Iain Dale has an article in the Telegraph called Gordon Brown is out to destroy the Tories, which makes for interesting reading.

Not surprisingly I have a somewhat different take on what the implications of Gordon Brown’s “ruthless” political tactics would be, should he be successful and finally make the Tory’s collapse once and for all.

Of course Labour want to destroy the Tory party… as it is now ideologically indistinguishable from Labour under the dismal Cameron, they are clearly fighting for the same centre-left statist voters as neither side cares about conservatives.
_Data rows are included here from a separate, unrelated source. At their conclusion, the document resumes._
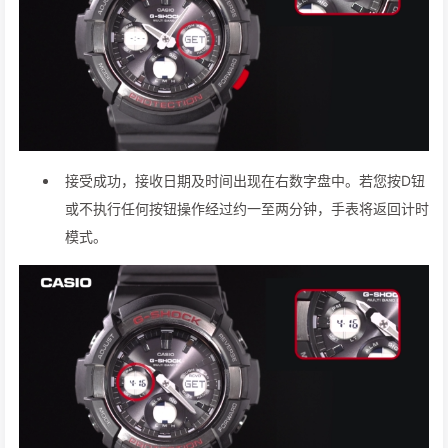
接受成功，接收日期及时间出现在右数字盘中。若您按D钮
或不执行任何按钮操作经过约一至两分钟，手表将返回计时
模式。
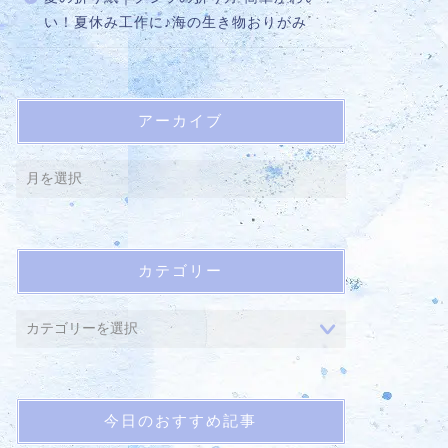
い！夏休み工作に♪海の生き物おりがみ
アーカイブ
カテゴリー
今日のおすすめ記事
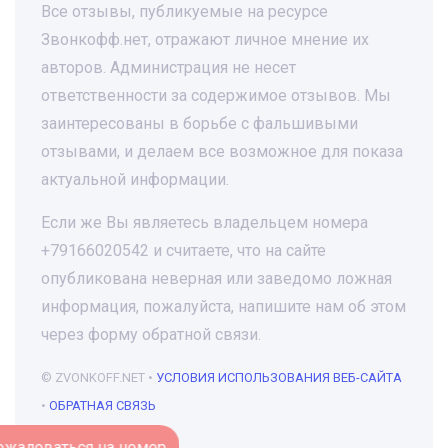
Все отзывы, публикуемые на ресурсе
Звонкофф.нет, отражают личное мнение их
авторов. Администрация не несет
ответственности за содержимое отзывов. Мы
заинтересованы в борьбе с фальшивыми
отзывами, и делаем все возможное для показа
актуальной информации.
Если же Вы являетесь владельцем номера
+79166020542 и считаете, что на сайте
опубликована неверная или заведомо ложная
информация, пожалуйста, напишите нам об этом
через форму обратной связи.
© ZVONKOFF.NET •
УСЛОВИЯ ИСПОЛЬЗОВАНИЯ ВЕБ-САЙТА
•
ОБРАТНАЯ СВЯЗЬ
Пожаловаться на номер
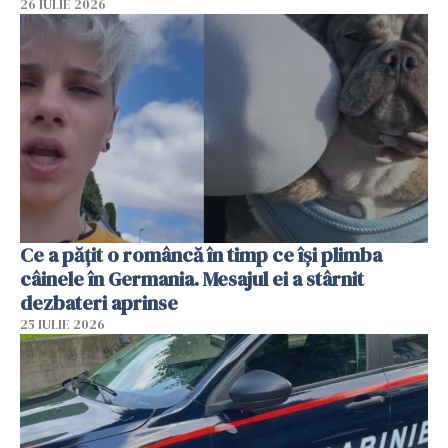
26 IULIE 2026
Ce a pățit o româncă în timp ce își plimba
câinele în Germania. Mesajul ei a stârnit
dezbateri aprinse
25 IULIE 2026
As a consequence voters who are actual conservatives ideologically have only one genuinely conservative party to vote for and that is not the preposterous Blue-Green caring-sharing hug-a-hoodie tax-and-spend Tory party, it is UKIP. Thus is Gordon Brown well and truly “destroys” the Tory party, it might actually finally force the rump of suicidally loyal Tories to look elsewhere for their psephological fix on election day.

In fact if Brown manages to destroy the Tory party, he will be doing actual conservatives a great service (though in truth it will be ‘Dave’ Cameron and all those who voted for him to be leader who actually destroyed the party, not Brown).

19 comments to Will Gordon Brown be the saviour of British conservatism?

  • doug

    Why isn’t privatization of the BBC an issue that UK conservatives could rally around? Why is this media conglomerate still feeding at the public trough?
    regards,
    a clueless American.

  • Nick M

    If by “conservatives” you mean “Conservatives” then the reason is that iDave thinks the BBC will grow to love him and help him issue in more of the same, only greener (Ooops, I mean more ethical) and we all know how the BBC is so keen on the old ethical-living issues.

    Proper UK conservatives want both the BBC and CameronPod to disappear into an oubliette.

    doug, you describe yourself as a “clueless American” but then you and your country-folk haven’t allowed a situation to arrive where you need a $260 annual license to own a TV!

    I just set up a direct debit for mine.

    Now, who looks clueless, me or you?

  • Sam Duncan

    I think it’s because British Conservatives are conservative. The BBC, like it or not, is a national institution, and they like that kind of thing (it’s why they’re so reluctant to sweep away the last vestige of European Communism that is the NHS). They’ll put up with their political beliefs being misrepresented and spat upon day in, day out as long as they can still get “those wonderful wildlife documentaries” and Gardeners’ Question Time. Getting rid of it would be too much fuss.

  • Cynic

    I think Sam Duncan has it largely right. I can’t remember who wrote it, but I remember reading in a newspaper not long ago a conservative pundit saying that the post office shouldn’t be privatised merely because since the government had ran for centuries, it was a ‘tradition’ that had to be kept.

  • Alice

    Question is — What is a Conservative, in the British sense?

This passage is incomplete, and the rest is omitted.